Onlara göre bütün dünya kendilerine uymak zorunda. Neyin olacağı ya da olmayacağı konusunda tek ölçüleri var: Egemenliklerini kalıcı kılmak. Kendilerini işlevsiz hissetmektense toplumun bir yıkımdan diğerine sürüklenmesini tercih ediyorlar. Bir çöküş ve çürüme döneminin egemenleri olmanın ötesine geçemiyorlar. Kendi insanlarına zerre kadar değer vermiyorlar. Cem Boyner zamanında çok güzel ifade etmişti: “Türkiye’de en ucuz et insan etidir.” İnsanın değer kazanması onlar için en büyük tehdittir. Çünkü, ancak o zaman barışın ve demokrasinin önü gerçekten açılmış olacak. AB’yle bütünleşme için iki temel siyasi kriter belliydi: İdam cezasının kaldırılması ve anadilde eğitim hakkinin tanınması. Ulusal program her iki kriteri de geçiştirdi. Her iki kriter de Kürtleri doğrudan ilgilendiriyor.
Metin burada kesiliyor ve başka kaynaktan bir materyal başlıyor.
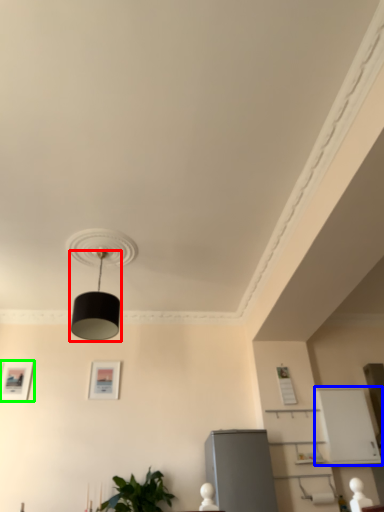 Question: Based on their relative distances, which object is nearer to lamp (highlighted by a red box)? Choose from shelf (highlighted by a blue box) and picture frame (highlighted by a green box).

Choices:
 (A) shelf
 (B) picture frame

Answer: (B) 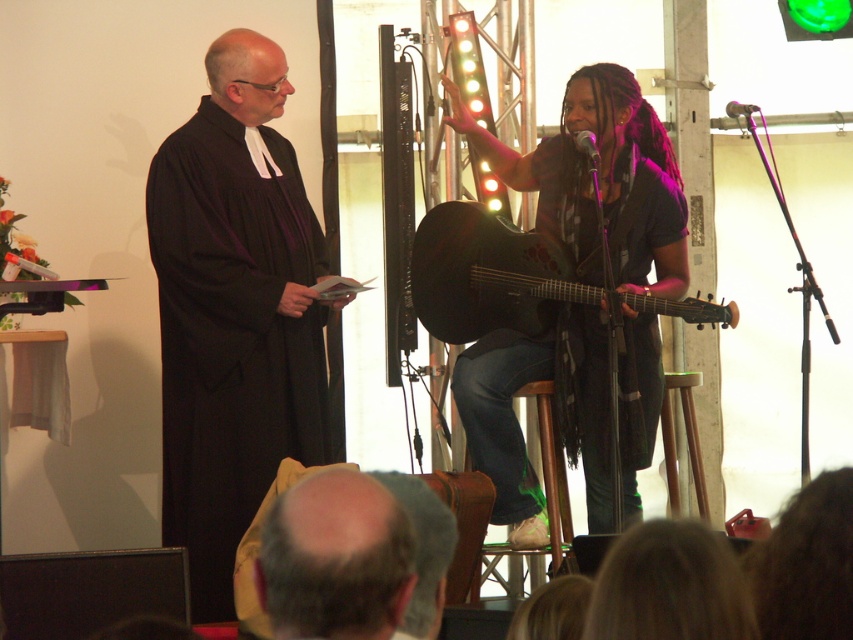 Does black matte robe at left appear on the left side of matte black acoustic guitar at center?

Indeed, black matte robe at left is positioned on the left side of matte black acoustic guitar at center.

Based on the photo, who is positioned more to the left, black matte robe at left or matte black acoustic guitar at center?

black matte robe at left

Describe the element at coordinates (231, 337) in the screenshot. The width and height of the screenshot is (853, 640). I see `black matte robe at left` at that location.

Image resolution: width=853 pixels, height=640 pixels. Find the location of `black matte robe at left`. black matte robe at left is located at coordinates (231, 337).

What do you see at coordinates (601, 177) in the screenshot? Image resolution: width=853 pixels, height=640 pixels. I see `matte black guitar at center` at bounding box center [601, 177].

Between matte black guitar at center and bald head at lower center, which one is positioned higher?

Positioned higher is matte black guitar at center.

Describe the element at coordinates (601, 177) in the screenshot. The image size is (853, 640). I see `matte black guitar at center` at that location.

At what (x,y) coordinates should I click in order to perform the action: click on matte black guitar at center. Please return your answer as a coordinate pair (x, y). This screenshot has width=853, height=640. Looking at the image, I should click on (601, 177).

Which is behind, point (323, 608) or point (590, 136)?

The point (590, 136) is behind.

This screenshot has height=640, width=853. What do you see at coordinates (335, 557) in the screenshot?
I see `bald head at lower center` at bounding box center [335, 557].

This screenshot has width=853, height=640. I want to click on bald head at lower center, so click(x=335, y=557). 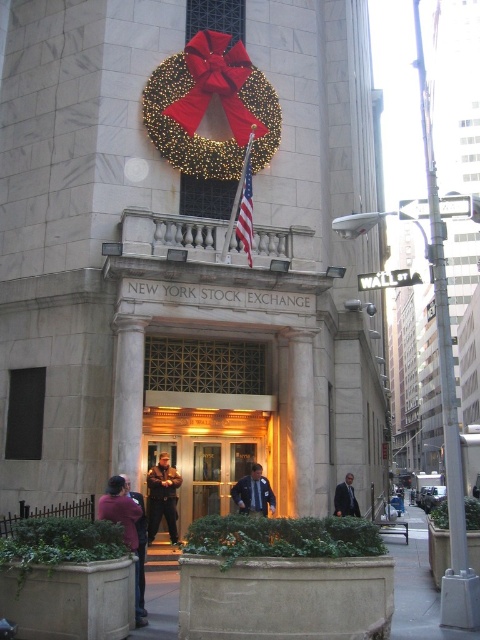 You are a photographer standing in front of the New York Stock Exchange entrance. You notice a brown leather jacket at center and a dark blue uniform at center. Which clothing item is narrower?

The brown leather jacket at center is narrower than the dark blue uniform at center.

You are standing at the entrance of the New York Stock Exchange and want to take a photo of the festive wreath with the large red bow. The wreath is located at point (x=188, y=157). If you are currently 44.15 meters away from this point, is this distance too far to capture the wreath clearly in your photo?

The point (x=188, y=157) is 44.15 meters away from the camera. This distance might be too far to capture the festive wreath with the large red bow clearly in the photo, as most cameras require closer proximity for detailed shots of specific objects like wreaths.

You are standing at the entrance of the New York Stock Exchange and notice the iridescent gold wreath at upper center and the dark blue uniform at center. Which object appears closer to you?

The iridescent gold wreath at upper center appears closer to you because it is further to the viewer than the dark blue uniform at center. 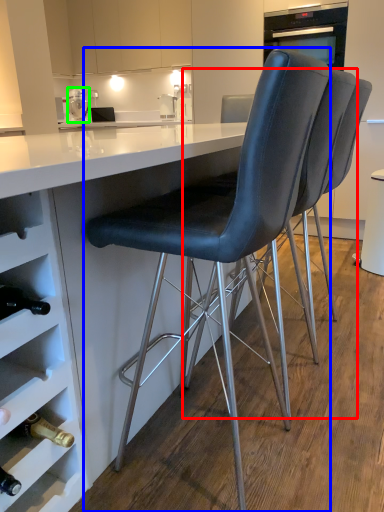 Question: Which object is the closest to the chair (highlighted by a red box)? Choose among these: chair (highlighted by a blue box) or kitchen appliance (highlighted by a green box).

Choices:
 (A) chair
 (B) kitchen appliance

Answer: (A) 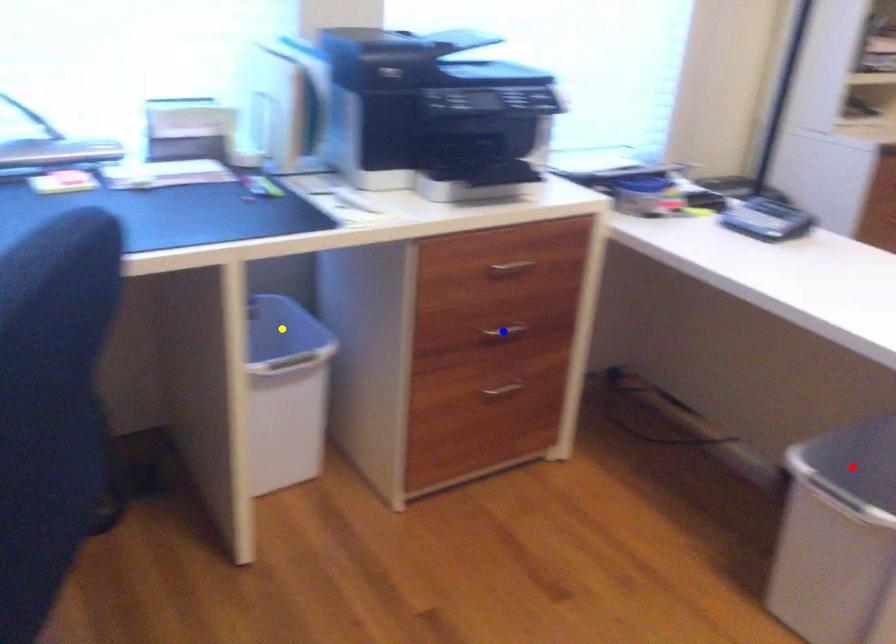 Order these from nearest to farthest:
A) yellow point
B) blue point
C) red point

red point, blue point, yellow point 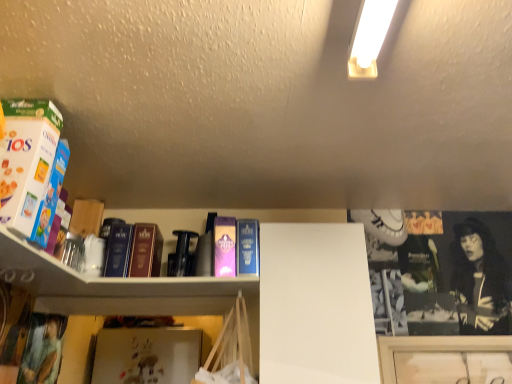 Question: From the image's perspective, is hardcover book at center, which is the first paperback book in right-to-left order, below purple matte paperback book at center, the first paperback book positioned from the left?

Choices:
 (A) yes
 (B) no

Answer: (A)

Question: Could you tell me if hardcover book at center, which is the first paperback book in right-to-left order, is facing purple matte paperback book at center, positioned as the second paperback book in right-to-left order?

Choices:
 (A) yes
 (B) no

Answer: (B)

Question: Can we say hardcover book at center, the second paperback book when ordered from left to right, lies outside purple matte paperback book at center, positioned as the second paperback book in right-to-left order?

Choices:
 (A) yes
 (B) no

Answer: (A)

Question: Is hardcover book at center, the second paperback book when ordered from left to right, further to camera compared to purple matte paperback book at center, positioned as the second paperback book in right-to-left order?

Choices:
 (A) no
 (B) yes

Answer: (B)

Question: Considering the relative sizes of hardcover book at center, which is the first paperback book in right-to-left order, and purple matte paperback book at center, positioned as the second paperback book in right-to-left order, in the image provided, is hardcover book at center, which is the first paperback book in right-to-left order, smaller than purple matte paperback book at center, positioned as the second paperback book in right-to-left order,?

Choices:
 (A) no
 (B) yes

Answer: (B)

Question: Is hardcover book at center, which is the first paperback book in right-to-left order, to the right of purple matte paperback book at center, positioned as the second paperback book in right-to-left order, from the viewer's perspective?

Choices:
 (A) no
 (B) yes

Answer: (B)

Question: Is matte purple book at left, the 3th book when ordered from back to front, behind hardcover book at center, which ranks as the 4th book in front-to-back order?

Choices:
 (A) no
 (B) yes

Answer: (A)

Question: Does matte purple book at left, the 3th book when ordered from back to front, appear on the right side of hardcover book at center, which ranks as the 4th book in front-to-back order?

Choices:
 (A) yes
 (B) no

Answer: (B)

Question: Is matte purple book at left, the 3th book when ordered from back to front, wider than hardcover book at center, which is counted as the 1th book, starting from the back?

Choices:
 (A) no
 (B) yes

Answer: (A)

Question: From the image's perspective, is matte purple book at left, which is the 2th book in front-to-back order, beneath hardcover book at center, which ranks as the 4th book in front-to-back order?

Choices:
 (A) yes
 (B) no

Answer: (B)

Question: From a real-world perspective, does matte purple book at left, the 3th book when ordered from back to front, stand above hardcover book at center, which is counted as the 1th book, starting from the back?

Choices:
 (A) yes
 (B) no

Answer: (B)

Question: Is matte purple book at left, which is the 2th book in front-to-back order, located outside hardcover book at center, which is counted as the 1th book, starting from the back?

Choices:
 (A) yes
 (B) no

Answer: (A)

Question: Is matte purple book at left, the 3th book when ordered from back to front, bigger than hardcover book at center, which is the first paperback book in right-to-left order?

Choices:
 (A) yes
 (B) no

Answer: (B) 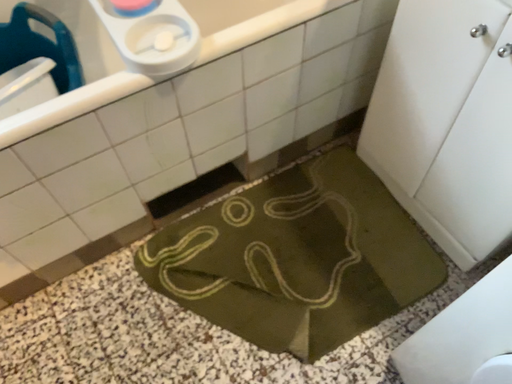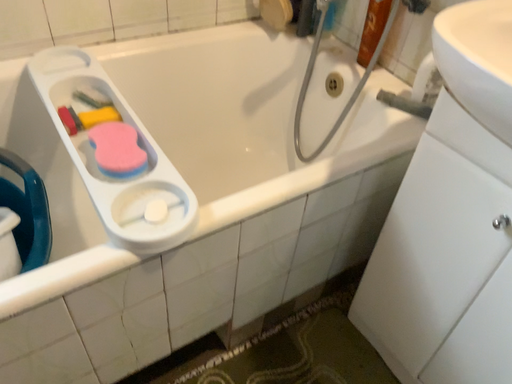 Question: Which way did the camera rotate in the video?

Choices:
 (A) rotated left
 (B) rotated right

Answer: (B)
Verilen mesaj belli: Size ayrılıkçı olmaktan başka şans tanımıyoruz. “Ah savaş yeniden başlasa!”, bütün umutlarını buna bağlamış durumdalar. Toplumun olan biteni daha açık bir biçimde değerlendirme olasılığı giderek yükseliyor. Çok korkuyorlar ve oyalıyorlar. F tipi darbeyle durumu biraz idare ettiler. Ama daha fazla oyalamak için zamanlarının azaldığını hissediyorlar. Evet, savaş durumu kurtarabilir.
Türkiye’nin jeopolitik ve de stratejik önemi yeniden pazarlanır ve kendilerini dünyaya yeniden dayatabilirler. Halkmış, hiç önemli değil. İki şamar atarsın, otururlar aşağıya. Artık çok sıkıcı hale geldiklerinin farkında değiller. Türkiye’nin oligarşik bir devlet yapısıyla yönetilemeyeceği açık. Yola toplumsal uzlaşmayla devam etmek ise dönüşüm anlamına geliyor. Dönüşümün öncüsü olmak Kürt özgürlük hareketine düştü. Newroz kutlamalarında sokaklara dökülen on binle bir kez daha insanlığın yaşayabileceğini, umudun yeşerebileceğini kanıtlıyorlar. Kimse merak etmesin: Newroz’un herkesin bayramı olmasına Kürtler itiraz etmiyor. Yaratılan değerler paylaşmak içindir. Ulusal programcılar akıl ve vicdan yoksunluklarıyla her şeyin hâlâ uzak bir geçmişteki gibi olabileceğine inanadursunlar. Birkaç günlük gecikmeyle de olsa son sözümüzü söyleyelim: Newroz pîroz be!